L’isolation thermique : un enjeu central 

Les habitants des QPV indiquent avoir cet été plus souffert de la chaleur que les autres habitants (76% contre 70%), ont moins bien dormi et surtout ont rencontré de plus grandes difficultés à trouver un endroit pour bénéficier de fraîcheur (62% contre 48%). Pour autant, comme nous avons pu le voir par ailleurs, le lien avec les voisins a été plus marqué que pour les autres habitants. Indépendamment de la situation caniculaire, d’une manière générale il fait trop chaud l’été dans 70% des foyers QPV (56% en France), trop froid l’hiver (62% contre 35%), la promiscuité auditive se fait sentir (57% contre 35%), tandis que 39% des habitants des quartiers populaires indiquent qu’ils ont souffert d’humidité (22% des Français). 

 

L’enjeu énergétique rejaillit également lorsque l’on demande aux citoyens la manière dont se structurent leurs dépenses. Derrière l’alimentation sont évoquées les dépenses d’énergie et de déplacements. Dans contexte, 72% des habitants des QPV (65% des Français) anticipent que la hausse des prix de l’énergie aura un impact important sur leur capacité à chauffer leur logement dès cet hiver et 64% sur leur capacité à se déplacer (56% des Français).  

 

Ces inquiétudes s’inscrivent qui plus est dans un contexte où les Français, qu’ils résident ou non dans un QPV, indiquent faire ou avoir fait des efforts : en limitant la consommation d’eau chaude, baissant la température, limitant leurs déplacements, changer leurs heures de consommation d’électricité.     

 

 

En définitive, les habitants des QPV vivent des situations plus difficiles que l’ensemble des citoyens et… ne se « plaignent » pas.

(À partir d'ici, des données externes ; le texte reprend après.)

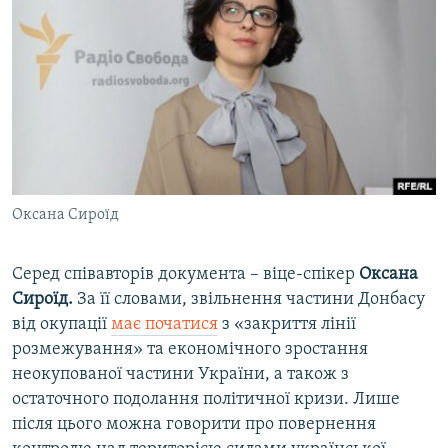
Оксана Сироїд
Серед співавторів документа – віце-спікер
Оксана
Сироїд.
За її словами, звільнення частини Донбасу
від окупації
має початися
з «закриття лінії
розмежування» та економічного зростання
неокупованої частини України, а також з
остаточного подолання політичної кризи. Лише
після цього можна говорити про повернення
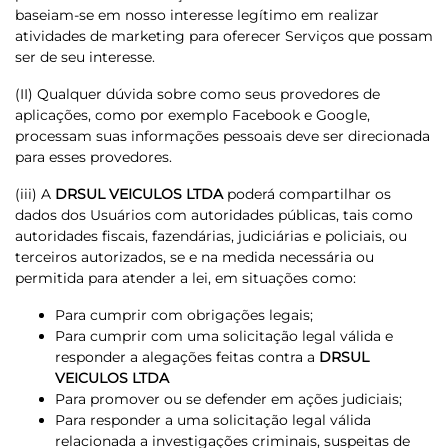
baseiam-se em nosso interesse legítimo em realizar
atividades de marketing para oferecer Serviços que possam
ser de seu interesse.
(II) Qualquer dúvida sobre como seus provedores de
aplicações, como por exemplo Facebook e Google,
processam suas informações pessoais deve ser direcionada
para esses provedores.
(iii) A
DRSUL VEICULOS LTDA
poderá compartilhar os
dados dos Usuários com autoridades públicas, tais como
autoridades fiscais, fazendárias, judiciárias e policiais, ou
terceiros autorizados, se e na medida necessária ou
permitida para atender a lei, em situações como:
Para cumprir com obrigações legais;
Para cumprir com uma solicitação legal válida e
responder a alegações feitas contra a
DRSUL
VEICULOS LTDA
Para promover ou se defender em ações judiciais;
Para responder a uma solicitação legal válida
relacionada a investigações criminais, suspeitas de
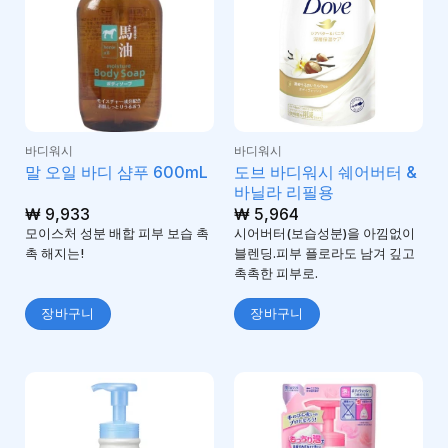
바디워시
바디워시
도브 바디워시 쉐어버터 &
말 오일 바디 샴푸 600mL
바닐라 리필용
₩
9,933
₩
5,964
모이스처 성분 배합 피부 보습 촉
시어버터(보습성분)을 아낌없이
촉 해지는!
블렌딩.피부 플로라도 남겨 깊고
촉촉한 피부로.
장바구니
장바구니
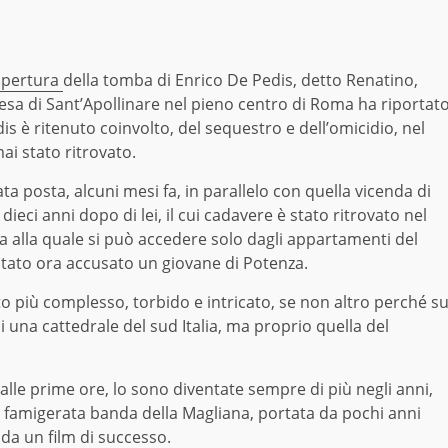
apertura
della tomba di Enrico De Pedis, detto Renatino,
iesa di Sant’Apollinare nel pieno centro di Roma ha riportat
dis è ritenuto coinvolto, del sequestro e dell’omicidio, nel
ai stato ritrovato.
ata posta, alcuni mesi fa, in parallelo con quella vicenda di
ieci anni dopo di lei, il cui cadavere è stato ritrovato nel
a alla quale si può accedere solo dagli appartamenti del
 stato ora accusato un giovane di Potenza.
o più complesso, torbido e intricato, se non altro perché s
i una cattedrale del sud Italia, ma proprio quella del
alle prime ore, lo sono diventate sempre di più negli anni,
a famigerata banda della Magliana, portata da pochi anni
 da un film di successo.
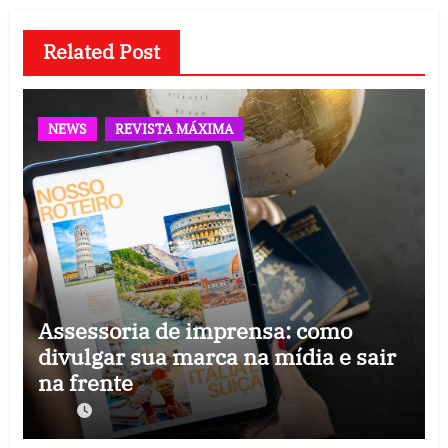
Related Post
NEWS
REVISTA MÁXIMA
Assessoria de imprensa: como
divulgar sua marca na mídia e sair
na frente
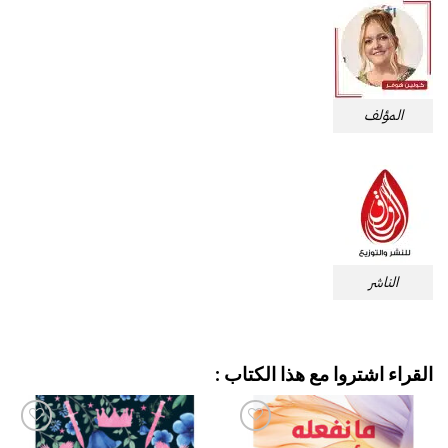
المؤلف
الناشر
القراء اشتروا مع هذا الكتاب :
إضافة
إضافة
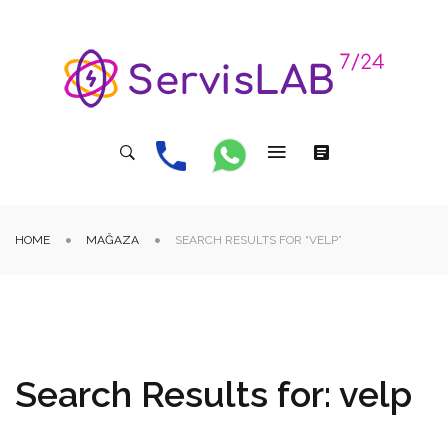
HOME
MAĞAZA
SEARCH RESULTS FOR “VELP”
Search Results for: velp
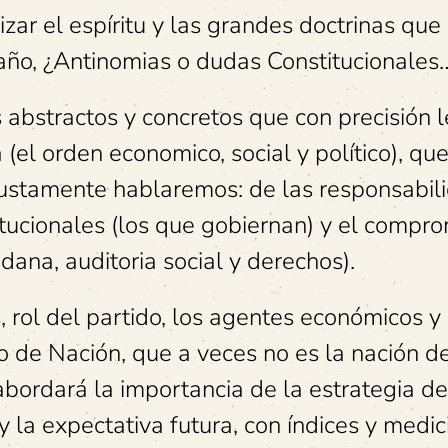
ar el espíritu y las grandes doctrinas que
ño, ¿Antinomias o dudas Constitucionales
 abstractos y concretos que con precisión l
el orden economico, social y político), que
o justamente hablaremos: de las responsabil
titucionales (los que gobiernan) y el compr
adana, auditoria social y derechos).
, rol del partido, los agentes económicos y
o de Nación, que a veces no es la nación d
abordará la importancia de la estrategia de
 la expectativa futura, con índices y medic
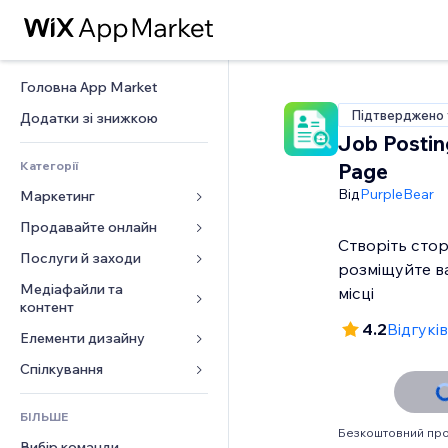
Головна App Market
Підтверджено 
Додатки зі знижкою
Job Postin
Категорії
Page
Від
PurpleBear
Маркетинг
Продавайте онлайн
Реклама
Створіть стор
Мобільний
Послуги й заходи
Додатки для магазинів
розміщуйте ва
Аналітика
Надсилання та доставка
Медіафайли та 
Готелі
місці
контент
Соцмережі
Кнопки продажу
Заходи
4.2
Відгуків
Елементи дизайну
Галерея
SEO
Онлайн‑курси
Ресторани
Музика
Залучення
Карти й навігація
Спілкування 
Друк на замовлення
Нерухомість
Подкасти
Розміщення сайту
Конфіденційність і безпека
Бухгалтерський облік
Форми
Запис на послуги
БІЛЬШЕ
Фотографія
Ел. пошта
Годинник
Купони й лояльність
Блог
Безкоштовний про
Вибір команди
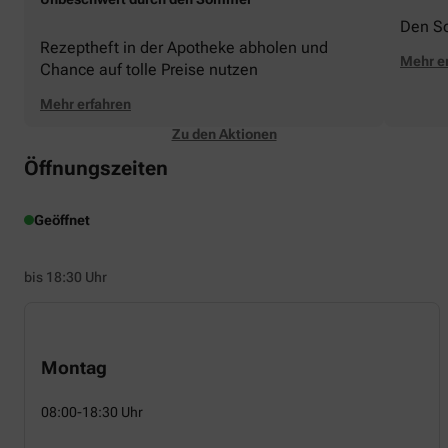
Den S
Rezeptheft in der Apotheke abholen und
Mehr e
Chance auf tolle Preise nutzen
Mehr erfahren
Zu den Aktionen
Öffnungszeiten
Geöffnet
bis 18:30 Uhr
Montag
08:00-18:30 Uhr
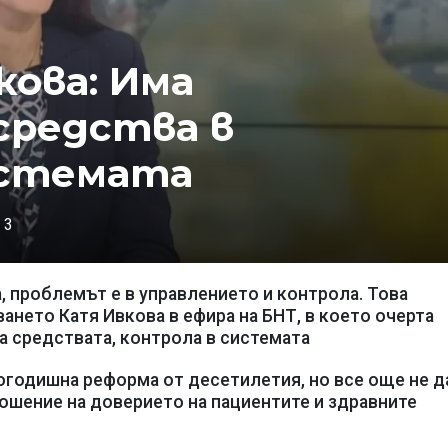
ова: Има
средства в
истемата
3
 проблемът е в управлението и контрола. Това
нето Катя Ивкова в ефира на БНТ, в което очерта
а средствата, контрола в системата
огодишна реформа от десетилетия, но все още не д
ошение на доверието на пациентите и здравните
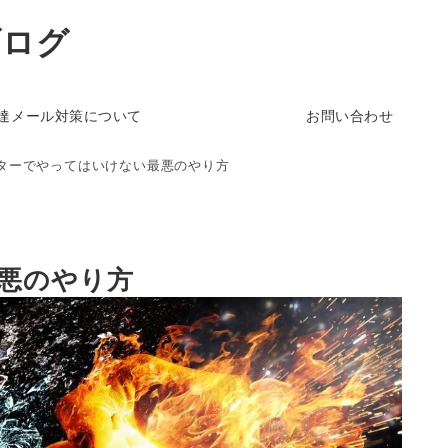
ブログ
達メール対策について
お問い合わせ
ターでやってはいけない最悪のやり方
悪のやり方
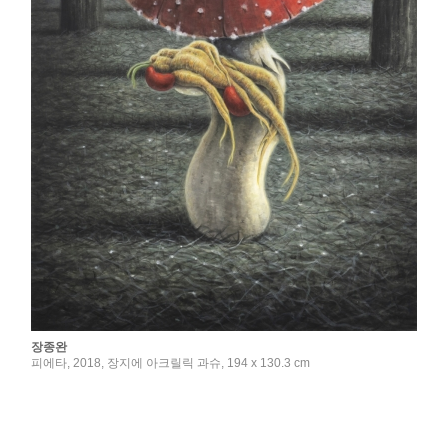
장종완
피에타, 2018, 장지에 아크릴릭 과슈, 194 x 130.3 cm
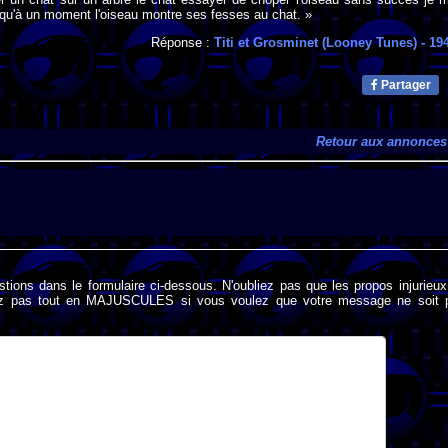
 qu'à un moment l'oiseau montre ses fesses au chat. »
Réponse :
Titi et Grosminet (Looney Tunes)
- 19
Partager
Retour aux annonces
stions dans le formulaire ci-dessous. N'oubliez pas que les propos injurieu
rivez pas tout en MAJUSCULES si vous voulez que votre message ne soit 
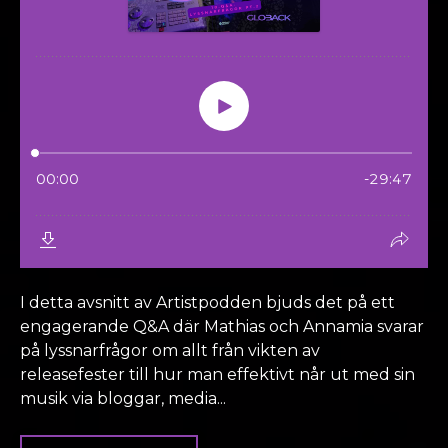
I detta avsnitt av Artistpodden bjuds det på ett
engagerande Q&A där Mathias och Annamia svarar
på lyssnarfrågor om allt från vikten av
releasefester till hur man effektivt når ut med sin
musik via bloggar, media...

Tout en étant satisfaits de vivre dans leur commune et quartier, ils se sentent un peu moins en sécurité que l’ensemble des Français, vivent moins dans le calme, évoluent dans un univers jugé moins propre. Ces aspects sont minorés par une vie associative vue comme riche et par une solidarité de voisinage. Le logement dans les QPV constitue un point de tension important, à tel point qu’il s’agit de la première priorité assignée dans ces quartiers. Au vu des conditions vécues (chaud l’été, froid l’hiver) et de ce à quoi les habitants s’attendent (augmentation du coût de l’énergie) tout laisse préjuger que ces attentes devraient perdurer à l’avenir.